夢が叶うその日まで 8/11


「…俺はゆきの歌が好きなんだ。歌ってるゆきが、ずっと昔から好きだった。俺は嫌なんだ。俺のせいで、ゆきが歌えなくなるのは…」


ブチャラティが今度はゆきの腕を握る。


「もう、ーーーーこれっきりだ。」


ゆきの瞳からは大粒の涙が溢れる。


なぜブチャラティは昔から、自分が傷つく事しか選ばないのだろう。


ブチャラティはその優しさ故、自分を不幸にしている。


「ーーーーわかった。ブローノ。」


ゆきはブチャラティを見つめる。


「私、世界で1番の歌手になる。」


「…あぁ。」


「1番になったら、帰ってくる。…ブローノのところへ。」


「っ!!!」


「ブローノは、私がいないとだめになる…。
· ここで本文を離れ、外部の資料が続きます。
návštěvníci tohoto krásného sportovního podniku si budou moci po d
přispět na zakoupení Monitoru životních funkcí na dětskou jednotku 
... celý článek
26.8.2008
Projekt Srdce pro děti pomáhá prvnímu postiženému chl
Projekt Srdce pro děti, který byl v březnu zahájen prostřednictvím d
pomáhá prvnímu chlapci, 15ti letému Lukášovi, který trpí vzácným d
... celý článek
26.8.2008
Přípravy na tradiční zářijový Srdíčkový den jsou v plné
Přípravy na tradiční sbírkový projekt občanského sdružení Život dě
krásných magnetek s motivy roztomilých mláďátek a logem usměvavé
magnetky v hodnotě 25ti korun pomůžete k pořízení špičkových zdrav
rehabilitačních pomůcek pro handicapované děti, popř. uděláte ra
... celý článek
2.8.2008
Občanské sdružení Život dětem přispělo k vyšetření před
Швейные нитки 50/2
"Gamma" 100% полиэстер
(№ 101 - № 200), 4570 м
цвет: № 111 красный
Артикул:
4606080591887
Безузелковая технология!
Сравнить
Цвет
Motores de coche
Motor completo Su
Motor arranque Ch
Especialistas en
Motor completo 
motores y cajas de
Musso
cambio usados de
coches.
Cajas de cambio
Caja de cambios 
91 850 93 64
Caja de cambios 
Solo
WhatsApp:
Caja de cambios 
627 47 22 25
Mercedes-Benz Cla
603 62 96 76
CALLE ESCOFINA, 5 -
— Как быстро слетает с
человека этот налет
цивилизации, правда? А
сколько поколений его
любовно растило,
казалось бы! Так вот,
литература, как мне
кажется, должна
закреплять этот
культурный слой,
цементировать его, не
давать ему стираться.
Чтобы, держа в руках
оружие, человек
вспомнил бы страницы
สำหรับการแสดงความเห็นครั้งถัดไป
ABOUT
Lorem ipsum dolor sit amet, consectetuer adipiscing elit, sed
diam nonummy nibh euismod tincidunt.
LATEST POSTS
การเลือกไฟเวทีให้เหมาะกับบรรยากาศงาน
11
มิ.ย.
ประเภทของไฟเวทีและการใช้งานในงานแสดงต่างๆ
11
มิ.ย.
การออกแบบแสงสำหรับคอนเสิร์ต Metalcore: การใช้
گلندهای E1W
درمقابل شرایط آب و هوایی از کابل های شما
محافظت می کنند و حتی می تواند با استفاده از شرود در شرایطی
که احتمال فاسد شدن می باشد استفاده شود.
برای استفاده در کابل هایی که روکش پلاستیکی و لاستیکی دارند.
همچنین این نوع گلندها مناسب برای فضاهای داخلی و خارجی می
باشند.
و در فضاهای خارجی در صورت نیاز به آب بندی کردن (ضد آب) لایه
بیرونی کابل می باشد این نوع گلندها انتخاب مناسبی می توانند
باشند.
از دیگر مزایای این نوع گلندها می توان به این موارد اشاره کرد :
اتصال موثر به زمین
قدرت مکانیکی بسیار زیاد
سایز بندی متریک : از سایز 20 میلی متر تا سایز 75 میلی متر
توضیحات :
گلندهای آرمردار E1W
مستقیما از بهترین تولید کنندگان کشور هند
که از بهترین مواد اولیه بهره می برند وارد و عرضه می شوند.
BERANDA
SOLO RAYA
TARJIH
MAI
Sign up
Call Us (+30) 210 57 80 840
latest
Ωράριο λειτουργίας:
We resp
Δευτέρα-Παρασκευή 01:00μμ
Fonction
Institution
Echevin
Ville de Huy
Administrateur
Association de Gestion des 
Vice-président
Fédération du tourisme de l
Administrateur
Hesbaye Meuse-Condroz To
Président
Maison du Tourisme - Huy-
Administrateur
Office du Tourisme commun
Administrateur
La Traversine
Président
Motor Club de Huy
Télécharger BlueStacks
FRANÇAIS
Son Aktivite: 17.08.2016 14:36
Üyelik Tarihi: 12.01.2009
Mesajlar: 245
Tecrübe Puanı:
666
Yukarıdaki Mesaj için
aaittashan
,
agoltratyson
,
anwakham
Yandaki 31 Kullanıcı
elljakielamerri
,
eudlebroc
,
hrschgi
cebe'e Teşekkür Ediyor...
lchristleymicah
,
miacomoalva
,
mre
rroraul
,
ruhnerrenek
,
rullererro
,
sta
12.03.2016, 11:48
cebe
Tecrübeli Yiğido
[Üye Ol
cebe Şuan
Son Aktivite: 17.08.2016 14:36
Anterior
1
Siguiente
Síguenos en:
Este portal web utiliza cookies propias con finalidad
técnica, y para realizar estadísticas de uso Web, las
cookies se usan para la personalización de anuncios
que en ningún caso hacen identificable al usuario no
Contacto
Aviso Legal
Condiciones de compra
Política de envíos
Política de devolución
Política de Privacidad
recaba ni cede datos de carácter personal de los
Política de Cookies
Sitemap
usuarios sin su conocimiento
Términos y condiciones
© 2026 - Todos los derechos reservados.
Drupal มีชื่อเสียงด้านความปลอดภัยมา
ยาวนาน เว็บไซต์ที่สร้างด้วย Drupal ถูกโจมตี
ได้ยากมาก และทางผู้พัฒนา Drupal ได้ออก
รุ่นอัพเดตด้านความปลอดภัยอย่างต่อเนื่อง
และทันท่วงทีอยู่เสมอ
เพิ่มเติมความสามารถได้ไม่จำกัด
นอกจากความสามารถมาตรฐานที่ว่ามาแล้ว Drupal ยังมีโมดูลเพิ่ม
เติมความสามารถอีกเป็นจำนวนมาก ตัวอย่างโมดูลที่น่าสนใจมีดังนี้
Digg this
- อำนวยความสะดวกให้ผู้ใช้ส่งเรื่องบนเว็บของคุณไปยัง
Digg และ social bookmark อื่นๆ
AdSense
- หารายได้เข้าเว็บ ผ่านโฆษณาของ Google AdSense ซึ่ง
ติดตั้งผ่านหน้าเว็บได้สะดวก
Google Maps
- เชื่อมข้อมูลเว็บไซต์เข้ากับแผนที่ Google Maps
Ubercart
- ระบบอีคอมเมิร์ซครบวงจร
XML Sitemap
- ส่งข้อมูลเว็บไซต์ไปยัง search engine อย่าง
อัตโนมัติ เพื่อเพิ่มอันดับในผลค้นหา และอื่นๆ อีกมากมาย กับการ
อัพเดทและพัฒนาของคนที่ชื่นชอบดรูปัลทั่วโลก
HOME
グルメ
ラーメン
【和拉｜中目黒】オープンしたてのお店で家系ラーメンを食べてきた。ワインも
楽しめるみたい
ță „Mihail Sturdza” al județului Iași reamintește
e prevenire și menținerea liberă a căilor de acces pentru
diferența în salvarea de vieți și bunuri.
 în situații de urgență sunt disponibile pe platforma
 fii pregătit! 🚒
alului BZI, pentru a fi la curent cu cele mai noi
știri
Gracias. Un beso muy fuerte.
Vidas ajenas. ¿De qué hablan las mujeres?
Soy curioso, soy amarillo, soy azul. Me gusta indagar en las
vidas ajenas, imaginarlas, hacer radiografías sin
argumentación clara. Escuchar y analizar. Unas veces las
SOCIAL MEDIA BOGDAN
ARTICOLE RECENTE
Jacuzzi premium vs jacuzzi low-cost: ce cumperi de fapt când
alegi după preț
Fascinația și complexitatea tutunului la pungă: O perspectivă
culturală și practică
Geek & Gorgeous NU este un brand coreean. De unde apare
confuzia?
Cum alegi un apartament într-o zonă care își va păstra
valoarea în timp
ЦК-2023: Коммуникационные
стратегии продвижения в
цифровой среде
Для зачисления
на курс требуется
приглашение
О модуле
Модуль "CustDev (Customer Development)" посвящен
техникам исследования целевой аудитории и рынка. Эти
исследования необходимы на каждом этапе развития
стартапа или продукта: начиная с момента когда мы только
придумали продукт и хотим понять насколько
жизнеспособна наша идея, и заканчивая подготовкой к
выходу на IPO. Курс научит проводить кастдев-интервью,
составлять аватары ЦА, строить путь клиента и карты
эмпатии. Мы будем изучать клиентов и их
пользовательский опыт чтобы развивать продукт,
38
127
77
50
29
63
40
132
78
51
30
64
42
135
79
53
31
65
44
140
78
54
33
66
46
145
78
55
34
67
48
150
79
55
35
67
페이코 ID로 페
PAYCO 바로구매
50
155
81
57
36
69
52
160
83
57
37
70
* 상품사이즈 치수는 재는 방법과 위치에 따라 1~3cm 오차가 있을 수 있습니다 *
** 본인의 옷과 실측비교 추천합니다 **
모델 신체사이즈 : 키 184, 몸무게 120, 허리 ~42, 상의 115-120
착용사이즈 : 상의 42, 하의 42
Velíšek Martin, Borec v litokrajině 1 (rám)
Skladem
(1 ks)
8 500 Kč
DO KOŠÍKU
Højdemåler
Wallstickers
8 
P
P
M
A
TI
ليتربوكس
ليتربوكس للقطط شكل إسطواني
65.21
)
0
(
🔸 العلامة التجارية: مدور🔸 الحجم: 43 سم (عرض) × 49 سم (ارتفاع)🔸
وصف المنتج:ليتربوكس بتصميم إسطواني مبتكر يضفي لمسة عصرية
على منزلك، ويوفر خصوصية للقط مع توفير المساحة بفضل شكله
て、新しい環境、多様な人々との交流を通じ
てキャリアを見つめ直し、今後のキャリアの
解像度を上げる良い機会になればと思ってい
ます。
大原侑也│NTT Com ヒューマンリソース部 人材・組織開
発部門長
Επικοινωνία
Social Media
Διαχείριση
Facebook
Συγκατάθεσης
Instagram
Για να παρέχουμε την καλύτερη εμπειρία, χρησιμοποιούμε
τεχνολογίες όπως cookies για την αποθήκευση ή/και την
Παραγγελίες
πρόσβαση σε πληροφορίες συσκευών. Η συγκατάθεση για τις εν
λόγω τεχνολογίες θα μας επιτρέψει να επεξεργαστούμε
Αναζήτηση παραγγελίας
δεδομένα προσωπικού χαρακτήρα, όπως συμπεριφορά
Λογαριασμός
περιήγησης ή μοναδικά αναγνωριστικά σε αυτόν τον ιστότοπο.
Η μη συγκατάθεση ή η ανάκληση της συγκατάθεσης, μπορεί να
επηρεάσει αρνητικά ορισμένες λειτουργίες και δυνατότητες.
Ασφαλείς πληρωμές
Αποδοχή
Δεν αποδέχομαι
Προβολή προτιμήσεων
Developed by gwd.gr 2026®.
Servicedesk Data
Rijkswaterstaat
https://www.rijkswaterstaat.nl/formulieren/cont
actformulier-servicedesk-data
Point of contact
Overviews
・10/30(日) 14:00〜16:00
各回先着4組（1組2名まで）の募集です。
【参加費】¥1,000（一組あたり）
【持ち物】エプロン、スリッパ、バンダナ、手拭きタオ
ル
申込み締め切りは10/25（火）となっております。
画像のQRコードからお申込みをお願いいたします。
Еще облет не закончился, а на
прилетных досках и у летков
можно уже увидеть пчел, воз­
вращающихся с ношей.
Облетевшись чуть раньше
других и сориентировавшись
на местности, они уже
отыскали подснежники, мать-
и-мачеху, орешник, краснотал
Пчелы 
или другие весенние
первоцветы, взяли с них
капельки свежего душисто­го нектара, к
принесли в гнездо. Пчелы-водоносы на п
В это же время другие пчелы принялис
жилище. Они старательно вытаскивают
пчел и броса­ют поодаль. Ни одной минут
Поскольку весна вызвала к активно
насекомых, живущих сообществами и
私、分かるの、ブローノは優しすぎる。いつか、絶対だめになる…。

だから、待ってて。私が1番になるまで。」


そう告げ、ブチャラティへと今度こそ抱きつく。


「ーーーゆき…ありがとう。」


ブチャラティも抱きしめ返し、ふたりはしばらくその時を味わった。


会えなくなる時間を埋めるように。